March 16, 2007

York cops welcome action on street racing

York Region's streets might be a little quieter soon, as the province is set to clamp down on street racing.

Queen's Park is planning to table legislation in the spring to increase fines and make it easier for authorities to immediately seize vehicles involved in racing, Transport Minister Donna Cansfield said.

"Anything that is enacted to make it easier to take vehicles right there and then is something I'd support," York Regional Police Chief Armand La Barge said Wednesday. "We need all the tools we can get."

Oak Ridges MPP Frank Klees met yesterday with people marching to raise awareness of street racing.

The group began its trek Tuesday at the site of an alleged street racing collision in Hamilton that killed Matthew Powers, 21, last November.

A provincial roundtable was called on street racing by the governing Liberals in November, but no concrete action has been taken since, Mr. Klees said this week.

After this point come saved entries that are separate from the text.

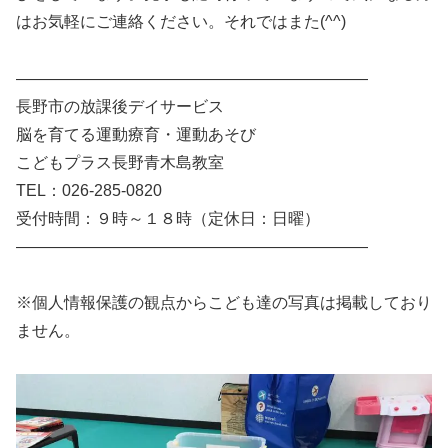
はお気軽にご連絡ください。それではまた(^^)
——————————————————————
長野市の放課後デイサービス
脳を育てる運動療育・運動あそび
こどもプラス長野青木島教室
TEL：026-285-0820
受付時間：９時～１８時（定休日：日曜）
——————————————————————
※個人情報保護の観点からこども達の写真は掲載しており
ません。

"It is easy to call a roundtable discussion, hold a press conference and hope it goes away," said Mr. Klees.

He has proposed a private members bill, which would see offenders' licences suspended, their vehicles impounded and ban driving vehicles on roads with nitrous oxide boosters attached.

That bill remains on the provincial order paper, he said.

York Region is no exception to the deadly consequences of the racing. Last summer, Rob and Lisa Manchester of Richmond Hill were killed when they were broadsided by a Honda while trying to make a left turn at Yonge Street and Stouffville Road.

Police say the Honda was racing.

In June, Attorney General Michael Bryant and Chief La Barge held a news conference in Markham destroying two street racing cars seized under Ontario's Civil Remedies Act.

"We recognize street racing as something that put our citizens at risk," Chief La Barge said.

"All it takes is one person making a turn or coming out of their driveway and we have a catastrophe on our hands."

At this point, Mr. Klees would be content with any legislation on street racing.

"We hear the call from police services, the reminders are there and if governments choose to ignore it they are liable," he said.

In December, federal Bill C-19 came into force providing mandatory minimum driving prohibitions for those convicted of street racing and more jail time for serious racing offences.